13They brought to the Pharisees the man who had formerly been blind. 14Now it was a sabbath day when Jesus made the mud and opened his eyes. 15Then the Pharisees also began to ask him how he had received his sight. He said to them, “He put mud on my eyes. Then I washed, and now I see.” 16Some of the Pharisees said, “This man is not from God, for he does not observe the sabbath.” But others said, “How can a man who is a sinner perform such signs?” And they were divided. 17So they said again to the blind man, “What do you say about him? It was your eyes he opened.” He said, “He is a prophet.” 18The Jews did not believe that he had been blind and had received his sight until they called the parents of the man who had received his sight 19and asked them, “Is this your son, who you say was born blind? How then does he now see?” 20His parents answered, “We know that this is our son, and that he was born blind; 21but we do not know how it is that now he sees, nor do we know who opened his eyes. Ask him; he is of age. He will speak for himself.” 22His parents said this because they were afraid of the Jews; for the Jews had already agreed that anyone who confessed Jesus to be the Messiah would be put out of the synagogue. 23Therefore his parents said, “He is of age; ask him.” 24So for the second time they called the man who had been blind, and they said to him, “Give glory to God! We know that this man is a sinner.” 25He answered, “I do not know whether he is a sinner. One thing I do know, that though I was blind, now I see.” 26They said to him, “What did he do to you? How did he open your eyes?” 27He answered them, “I have told you already, and you would not listen. Why do you want to hear it again? Do you also want to become his disciples?” 28Then they reviled him, saying, “You are his disciple, but we are disciples of Moses. 29We know that God has spoken to Moses, but as for this man, we do not know where he comes from.” 30The man answered, “Here is an astonishing thing!
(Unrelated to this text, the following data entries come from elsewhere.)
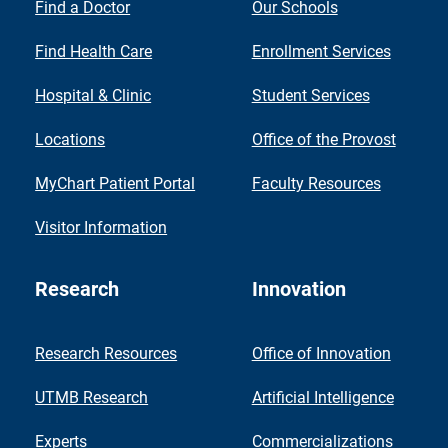
Find a Doctor
Our Schools
Find Health Care
Enrollment Services
Hospital & Clinic
Student Services
Locations
Office of the Provost
MyChart Patient Portal
Faculty Resources
Visitor Information
Research
Innovation
Research Resources
Office of Innovation
UTMB Research
Artificial Intelligence
Experts
Commercializations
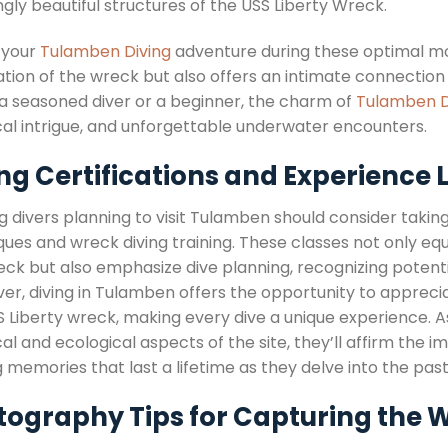
gly beautiful structures of the USS Liberty Wreck.
 your
Tulamben Diving
adventure during these optimal m
ation of the wreck but also offers an intimate connectio
 a seasoned diver or a beginner, the charm of
Tulamben D
ical intrigue, and unforgettable underwater encounters.
ng Certifications and Experience L
g divers planning to visit Tulamben should consider takin
ues and wreck diving training. These classes not only equ
eck but also emphasize dive planning, recognizing potenti
er, diving in Tulamben offers the opportunity to apprecia
S Liberty wreck, making every dive a unique experience. 
cal and ecological aspects of the site, they’ll affirm th
 memories that last a lifetime as they delve into the pa
tography Tips for Capturing the 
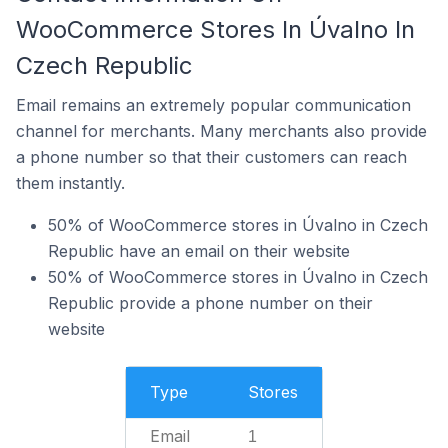
WooCommerce Stores In Úvalno In
Czech Republic
Email remains an extremely popular communication
channel for merchants. Many merchants also provide
a phone number so that their customers can reach
them instantly.
50% of WooCommerce stores in Úvalno in Czech
Republic have an email on their website
50% of WooCommerce stores in Úvalno in Czech
Republic provide a phone number on their
website
Type
Stores
Email
1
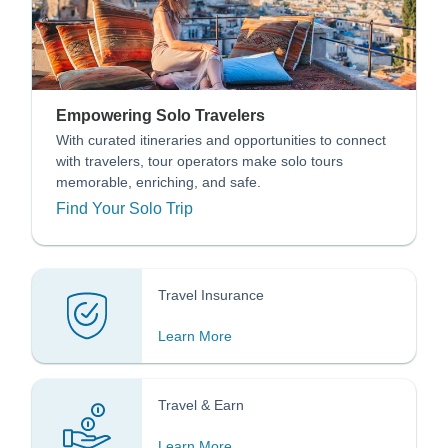
Empowering Solo Travelers
With curated itineraries and opportunities to connect
with travelers, tour operators make solo tours
memorable, enriching, and safe.
Find Your Solo Trip
Travel Insurance
Learn More
Travel & Earn
Learn More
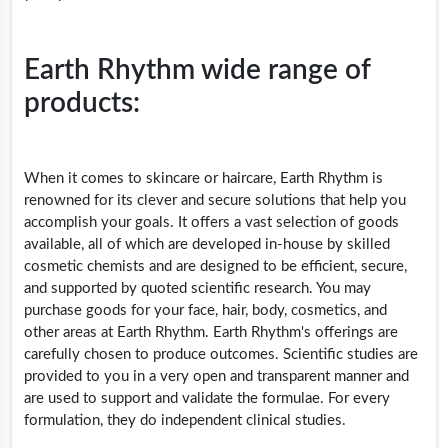
Earth Rhythm wide range of
products:
When it comes to skincare or haircare, Earth Rhythm is
renowned for its clever and secure solutions that help you
accomplish your goals. It offers a vast selection of goods
available, all of which are developed in-house by skilled
cosmetic chemists and are designed to be efficient, secure,
and supported by quoted scientific research. You may
purchase goods for your face, hair, body, cosmetics, and
other areas at Earth Rhythm. Earth Rhythm's offerings are
carefully chosen to produce outcomes. Scientific studies are
provided to you in a very open and transparent manner and
are used to support and validate the formulae. For every
formulation, they do independent clinical studies.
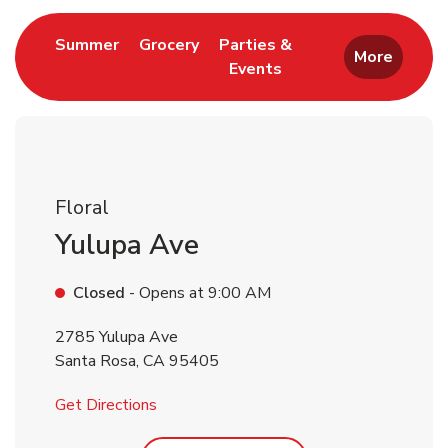
Link Opens in New Tab
Link Opens in New Tab
Summer
Grocery
Parties &
More
Events
Link Opens in New Tab
Floral
Yulupa Ave
Closed
- Opens at
9:00 AM
2785 Yulupa Ave
Santa Rosa
,
CA
95405
Link Opens in New Tab
Get Directions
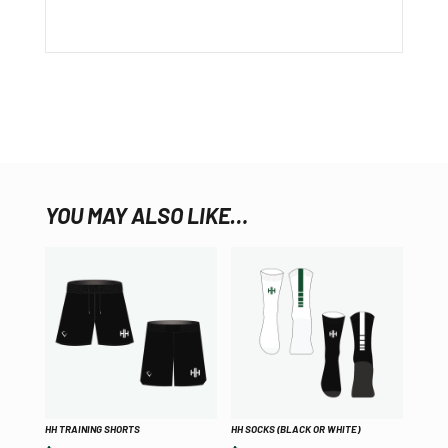
YOU MAY ALSO LIKE…
HH TRAINING SHORTS
HH SOCKS (BLACK OR WHITE)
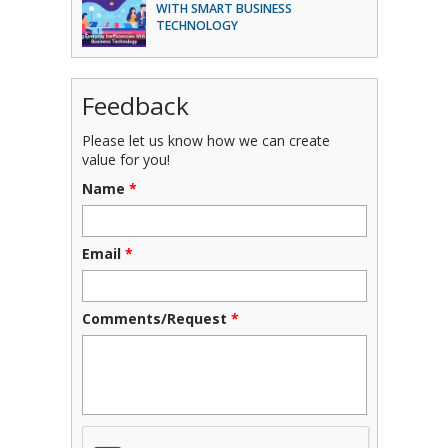
WITH SMART BUSINESS
TECHNOLOGY
Feedback
Please let us know how we can create
value for you!
Name
*
Email
*
Comments/Request
*
CAPTCHA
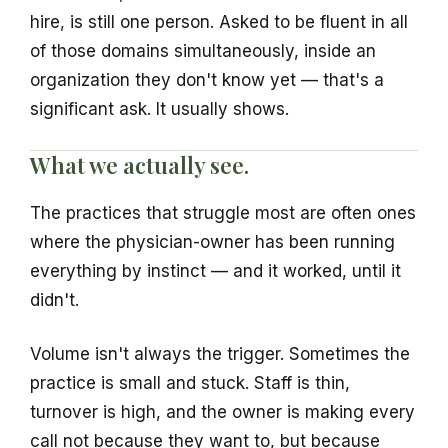
hire, is still one person. Asked to be fluent in all
of those domains simultaneously, inside an
organization they don't know yet — that's a
significant ask. It usually shows.
What we actually see.
The practices that struggle most are often ones
where the physician-owner has been running
everything by instinct — and it worked, until it
didn't.
Volume isn't always the trigger. Sometimes the
practice is small and stuck. Staff is thin,
turnover is high, and the owner is making every
call not because they want to, but because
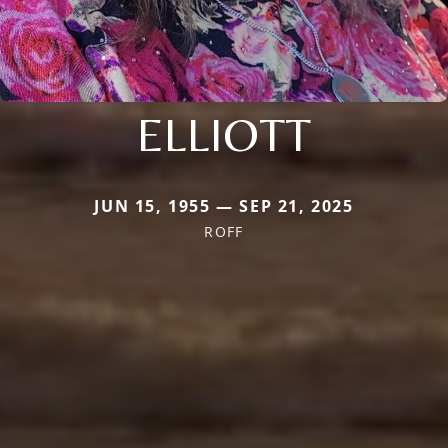
ELLIOTT
JUN 15, 1955 — SEP 21, 2025
ROFF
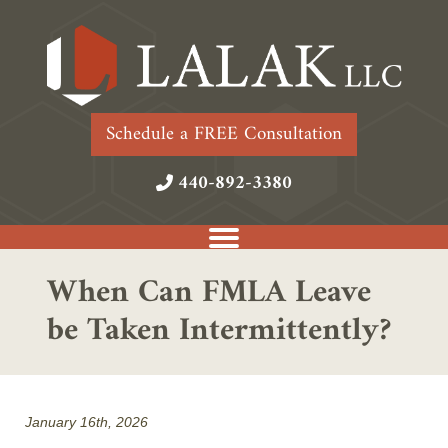
Schedule a FREE Consultation
440-892-3380
When Can FMLA Leave
be Taken Intermittently?
January 16th, 2026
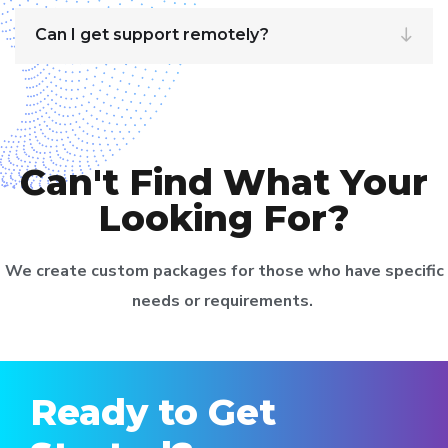
Can I get support remotely?
Can't Find What Your
Looking For?
We create custom packages for those who have specific
needs or requirements.
Ready to Get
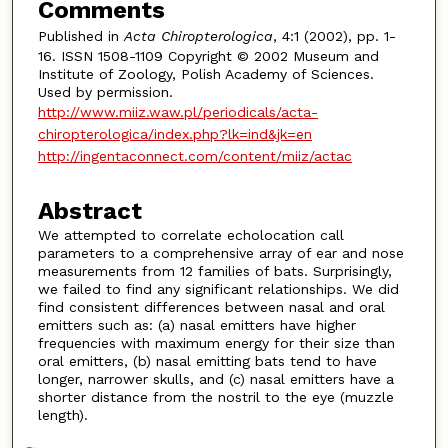
Comments
Published in
Acta Chiropterologica
, 4:1 (2002), pp. 1-
16. ISSN 1508-1109 Copyright © 2002 Museum and
Institute of Zoology, Polish Academy of Sciences.
Used by permission.
http://www.miiz.waw.pl/periodicals/acta-
chiropterologica/index.php?lk=ind&jk=en
http://ingentaconnect.com/content/miiz/actac
Abstract
We attempted to correlate echolocation call
parameters to a comprehensive array of ear and nose
measurements from 12 families of bats. Surprisingly,
we failed to find any significant relationships. We did
find consistent differences between nasal and oral
emitters such as: (a) nasal emitters have higher
frequencies with maximum energy for their size than
oral emitters, (b) nasal emitting bats tend to have
longer, narrower skulls, and (c) nasal emitters have a
shorter distance from the nostril to the eye (muzzle
length).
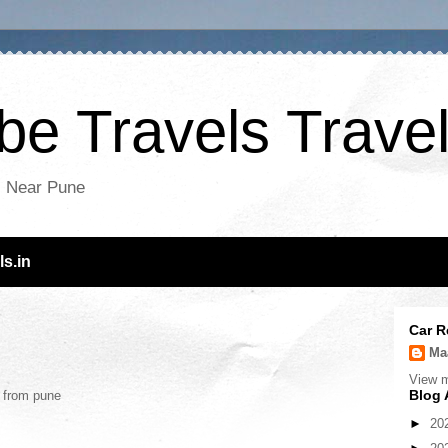
e Travels Travel
es Near Pune
s.in
Car R
Ma
View m
Blog 
s from pune
►
20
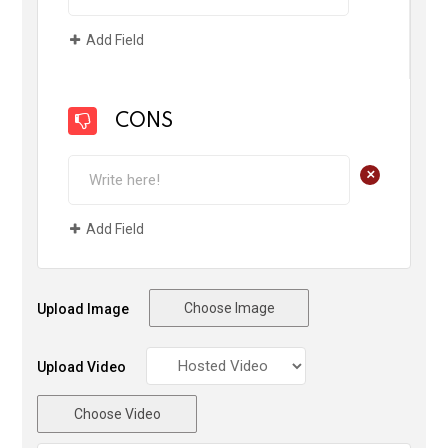
Add Field
CONS
+
Add Field
Choose Image
Upload Image
Upload Video
Choose Video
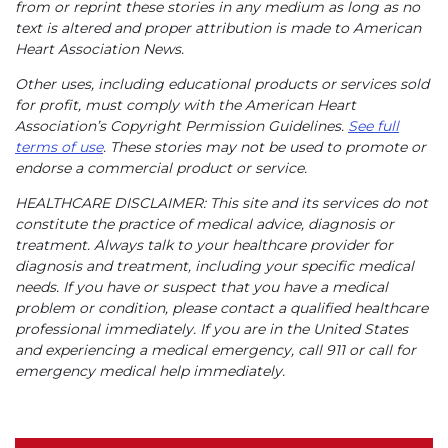
from or reprint these stories in any medium as long as no
text is altered and proper attribution is made to American
Heart Association News.
Other uses, including educational products or services sold
for profit, must comply with the American Heart
Association’s Copyright Permission Guidelines.
See full
terms of use
. These stories may not be used to promote or
endorse a commercial product or service.
HEALTHCARE DISCLAIMER: This site and its services do not
constitute the practice of medical advice, diagnosis or
treatment. Always talk to your healthcare provider for
diagnosis and treatment, including your specific medical
needs. If you have or suspect that you have a medical
problem or condition, please contact a qualified healthcare
professional immediately. If you are in the United States
and experiencing a medical emergency, call 911 or call for
emergency medical help immediately.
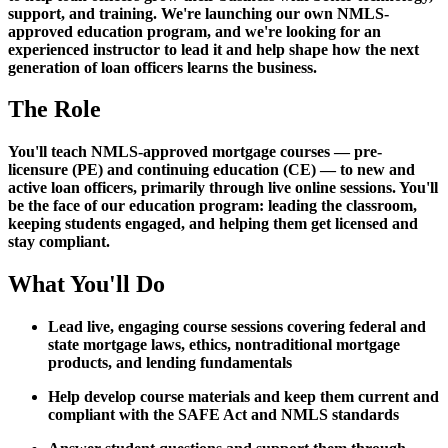
support, and training. We're launching our own NMLS-
approved education program, and we're looking for an
experienced instructor to lead it and help shape how the next
generation of loan officers learns the business.
The Role
You'll teach NMLS-approved mortgage courses — pre-
licensure (PE) and continuing education (CE) — to new and
active loan officers, primarily through live online sessions. You'll
be the face of our education program: leading the classroom,
keeping students engaged, and helping them get licensed and
stay compliant.
What You'll Do
Lead live, engaging course sessions covering federal and
state mortgage laws, ethics, nontraditional mortgage
products, and lending fundamentals
Help develop course materials and keep them current and
compliant with the SAFE Act and NMLS standards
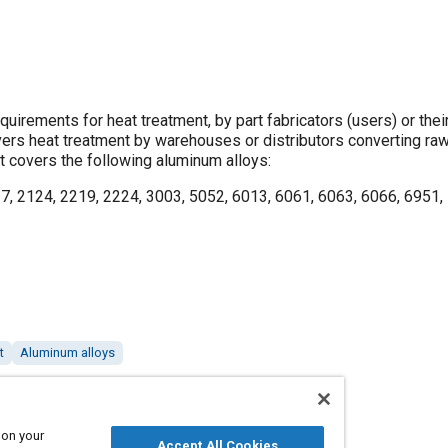
quirements for heat treatment, by part fabricators (users) or thei
overs heat treatment by warehouses or distributors converting raw
 It covers the following aluminum alloys:
7, 2124, 2219, 2224, 3003, 5052, 6013, 6061, 6063, 6066, 6951,
t
Aluminum alloys
 on your
Accept All Cookies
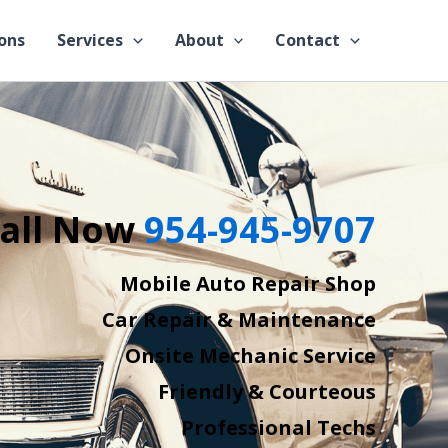
ons
Services
About
Contact
all Now
954-945-9707
Mobile Auto Repair Shop
Car Repair & Maintenance
Onsite Mechanic Service
Friendly & Courteous
Professional Techs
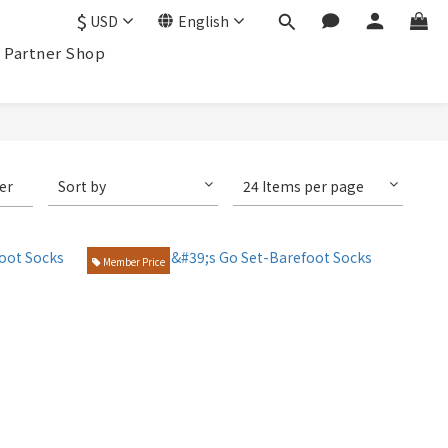
$
USD
English
Partner Shop
ter
Sort by
24 Items per page
Member Price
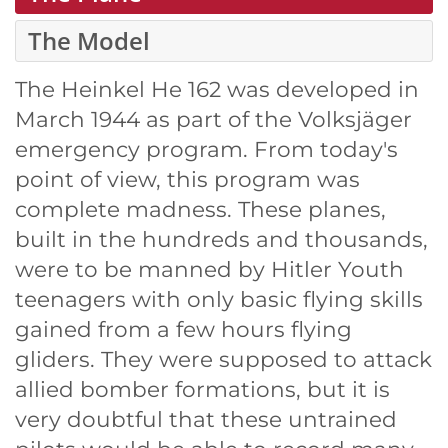
The Model
The Heinkel He 162 was developed in
March 1944 as part of the Volksjäger
emergency program. From today's
point of view, this program was
complete madness. These planes,
built in the hundreds and thousands,
were to be manned by Hitler Youth
teenagers with only basic flying skills
gained from a few hours flying
gliders. They were supposed to attack
allied bomber formations, but it is
very doubtful that these untrained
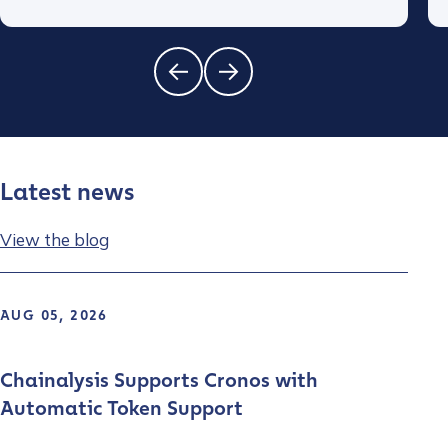
Latest news
View the blog
AUG 05, 2026
Chainalysis Supports Cronos with
Automatic Token Support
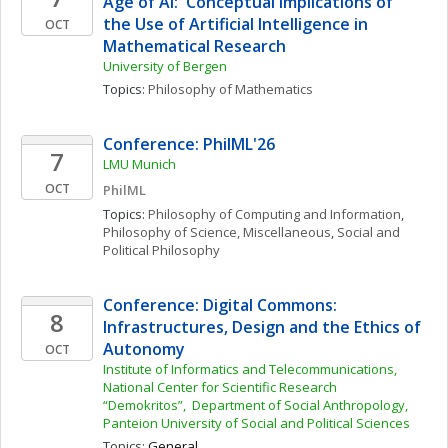
Age of AI:  Conceptual Implications of 
the Use of Artificial Intelligence in 
OCT
Mathematical Research 
University of Bergen
Topics: 
Philosophy of Mathematics
Conference: PhilML'26
7
LMU Munich
OCT
PhilML
Topics: 
Philosophy of Computing and Information
, 
Philosophy of Science, Miscellaneous
, 
Social and 
Political Philosophy
Conference: Digital Commons: 
8
Infrastructures, Design and the Ethics of 
Autonomy
OCT
Institute of Informatics and Telecommunications, 
National Center for Scientific Research 
“Demokritos”,  Department of Social Anthropology, 
Panteion University of Social and Political Sciences
Topics: 
General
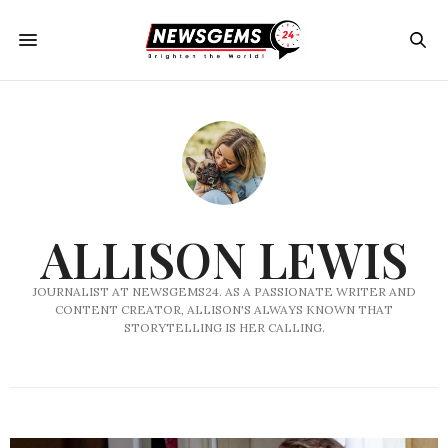
ALLISON LEWIS
JOURNALIST AT NEWSGEMS24. AS A PASSIONATE WRITER AND
CONTENT CREATOR, ALLISON'S ALWAYS KNOWN THAT
STORYTELLING IS HER CALLING.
You do not know where he comes from, and yet he opened my eyes. 31We know that God does not listen to sinners, but he does listen to one who worships him and obeys his will. 32Never since the world began has it been heard that anyone opened the eyes of a person born blind. 33If this man were not from God, he could do nothing.” 34They answered him, “You were born entirely in sins, and are you trying to teach us?” And they drove him out.

35Jesus heard that they had driven him out, and when he found him, he said, “Do you believe in the Son of Man?” 36He answered, “And who is he, sir? Tell me, so that I may believe in him.” 37Jesus said to him, “You have seen him, and the one speaking with you is he.” 38He said, “Lord, I believe.” And he worshiped him.